**Your goal**
Filter the listing below, please, and copy only the lines with the word "homes".

[Opening Available records section]

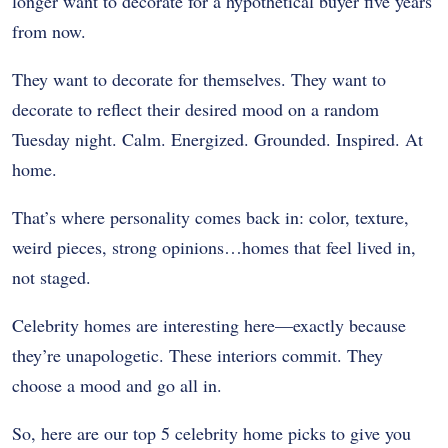
longer want to decorate for a hypothetical buyer five years
from now.
They want to decorate for themselves. They want to
decorate to reflect their desired mood on a random
Tuesday night. Calm. Energized. Grounded. Inspired. At
home.
That’s where personality comes back in: color, texture,
weird pieces, strong opinions…homes that feel lived in,
not staged.
Celebrity homes are interesting here—exactly because
they’re unapologetic. These interiors commit. They
choose a mood and go all in.
So, here are our top 5 celebrity home picks to give you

[Closing Available records section]

**Exercise result**
weird pieces, strong opinions…homes that feel lived in,
Celebrity homes are interesting here—exactly because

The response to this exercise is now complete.